Q2: What is the difference between counterfactual fairness and demographic parity testing?
Counterfactual fairness tests individuals — change only a protected characteristic in one case and check the decision does not flip (matched pairs). Demographic parity tests groups — compare outcomes across a population. Use both: each catches what the other misses.
Q3: Why can’t you satisfy demographic parity, equal opportunity, and predictive parity all at once?
They are mathematically incompatible except in special cases. So the team must decide explicitly which definition the system owes its users — based on what a wrong decision costs — and the tester tests against that chosen definition rather than leaving “fair” undefined.
Q4: A team says “we don’t collect ethnicity, so the model can’t be biased on it.” Why is that wrong?
Neutral-looking features act as proxies — postcode for ethnicity, school for age. Not collecting the attribute means you can’t easily measure the bias, but the model can still act on it through proxies. Counterfactual pairs and proxy testing are how you detect it.
Q5: What is the difference between bias mitigation and bias testing?
Mitigation is what the model team does to reduce bias (rebalancing data, removing proxies, fairness constraints). Testing is the tester independently measuring whether the model is fair against a defined criterion, with evidence. “Verify the model has been de-biased” is not a test — it assumes the answer.
13 Interview Prep
Real questions asked in NZ QA interviews for AI-adjacent roles. Read the model answers, then practise your own version.
“How would you test an AI loan model for bias when we don’t collect ethnicity?”
Two ways. First, counterfactual pairs: I take applications that are identical on all the legitimate factors — income, deposit, serviceability — and vary only a proxy like name and suburb, then check whether the decision flips. If it does, a neutral-looking feature is acting as a stand-in for ethnicity. Second, proxy and demographic-parity analysis on the features we do hold: I’d look at whether outcomes differ across suburbs or other proxies in a way that tracks ethnicity. Not collecting the attribute means I can’t measure it head-on, but it doesn’t mean the model isn’t using it — so I test for the proxy.
“The data scientists say they’ve already de-biased the model. Is there anything left for you to test?”
Yes — de-biasing is mitigation, which is their job, and testing is independent verification, which is mine. “We de-biased it” is a claim, not evidence. I’d still run demographic parity and counterfactual fairness tests against an agreed metric and tolerance, on a representative population and matched pairs, and produce a measured pass/fail with the per-group results. If the tester and the model team both just trust the mitigation, no one is actually checking whether it worked.

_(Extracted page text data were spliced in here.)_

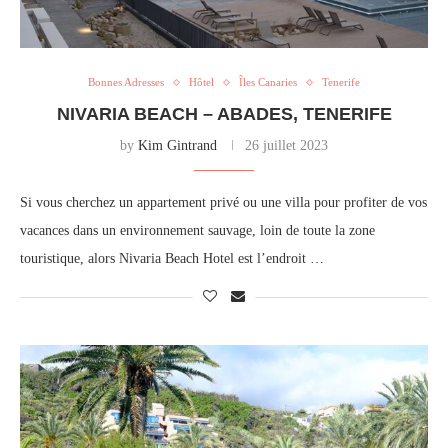
Bonnes Adresses
Hôtel
Îles Canaries
Tenerife
NIVARIA BEACH – ABADES, TENERIFE
by
Kim Gintrand
26 juillet 2023
Si vous cherchez un appartement privé ou une villa pour profiter de vos
vacances dans un environnement sauvage, loin de toute la zone
touristique, alors Nivaria Beach Hotel est l’endroit …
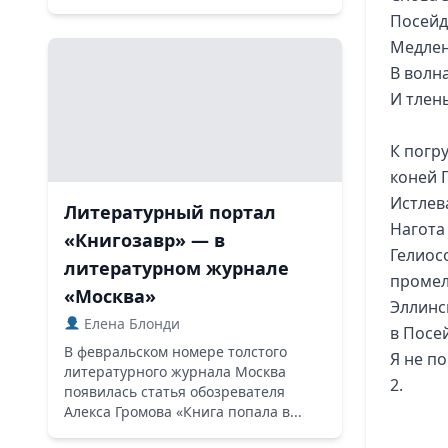
Посейд
Медлен
В волн
И тлен
К погр
коней 
Истлев
Литературный портал
Нагота
«Книгозавр» — в
Гелиос
литературном журнале
промел
«Москва»
Эллинс
Елена Блонди
в Посе
В февральском номере толстого
Я не п
литературного журнала Москва
2.
появилась статья обозревателя
Алекса Громова «Книга попала в...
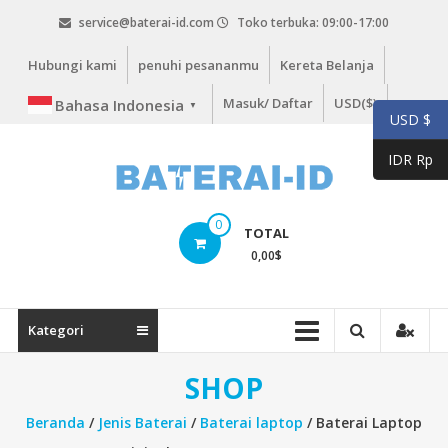
Lompat
service@baterai-id.com
Toko terbuka: 09:00-17:00
ke
konten
Hubungi kami
penuhi pesananmu
Kereta Belanja
Masuk/ Daftar
USD($)
Bahasa Indonesia
▼
USD $
IDR Rp
bateria-
0
TOTAL
id.com
0,00
$
baterai-
id.com
Kategori
SHOP
Beranda
/
Jenis Baterai
/
Baterai laptop
/ Baterai Laptop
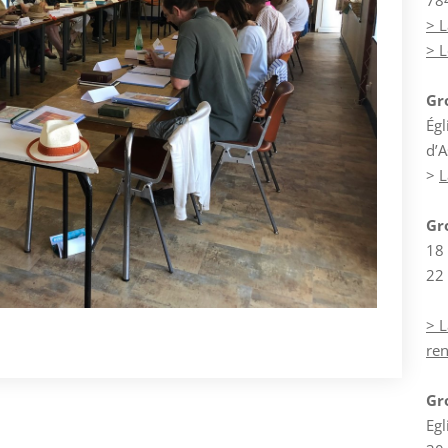
78
> L
> 
Gr
Égl
d’A
>
L
Gr
18
22
> L
re
Gr
Egl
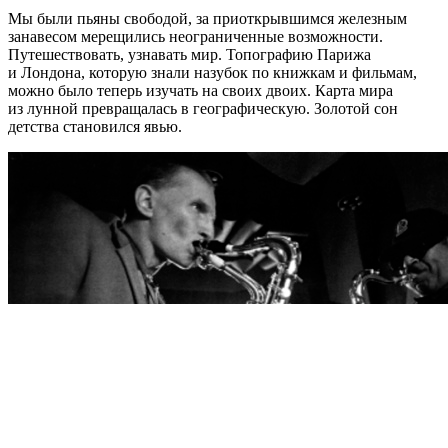
Мы были пьяны свободой, за приоткрывшимся железным
занавесом мерещились неограниченные возможности.
Путешествовать, узнавать мир. Топографию Парижа
и Лондона, которую знали назубок по книжкам и фильмам,
можно было теперь изучать на своих двоих. Карта мира
из лунной превращалась в географическую. Золотой сон
детства становился явью.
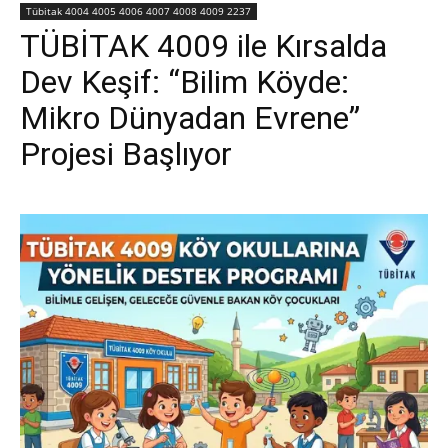
Tübitak 4004 4005 4006 4007 4008 4009 2237
TÜBİTAK 4009 ile Kırsalda
Dev Keşif: “Bilim Köyde:
Mikro Dünyadan Evrene”
Projesi Başlıyor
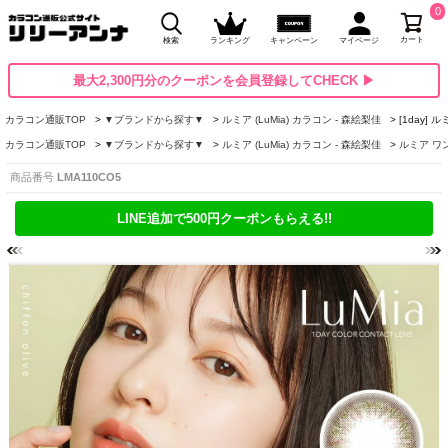
0
カート
検索
ランキング
キャンペーン
マイページ
最大2,300円分のクーポンを会員登録してCHECK ▶
カラコン通販TOP
▼ブランドから探す▼
ルミア (LuMia) カラコン - 森絵梨佳
[1day]
カラコン通販TOP
▼ブランドから探す▼
ルミア (LuMia) カラコン - 森絵梨佳
ルミア ワンデ
商品番号
LMA110CO5
LINE追加で500円クーポンもらえる!!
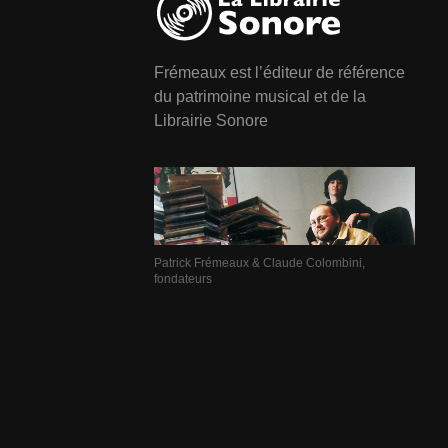
Frémeaux est l’éditeur de référence
du patrimoine musical et de la
Librairie Sonore
Patrick Frémeaux & Claude Colombini,
fondateurs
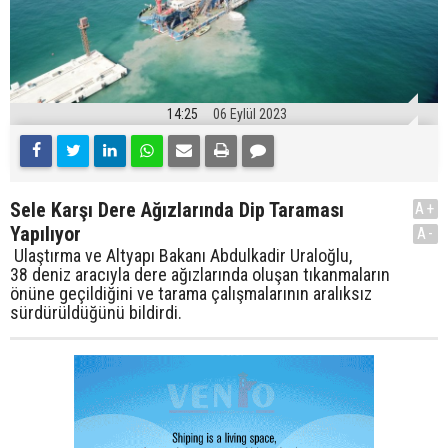
14:25
06 Eylül 2023
Sele Karşı Dere Ağızlarında Dip Taraması
A+
Yapılıyor
A-
Ulaştırma ve Altyapı Bakanı Abdulkadir Uraloğlu,
38 deniz aracıyla dere ağızlarında oluşan tıkanmaların
önüne geçildiğini ve tarama çalışmalarının aralıksız
sürdürüldüğünü bildirdi.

“Which fairness metric should we use for our eligibility model?”
It depends on what a wrong decision costs, and it’s a decision we should make explicitly rather than default into. If the main harm is missing people who genuinely qualify, I’d argue for equal opportunity — equal true-positive rates across groups. If the main harm is wrongly flagging or declining someone, predictive parity matters more. If equal access to the outcome is the goal, demographic parity. They can’t all hold at once, so my job is to force that trade-off into the open, get it agreed and recorded, and then test against the chosen definition — and I’d still run counterfactual pairs alongside whichever group metric we pick.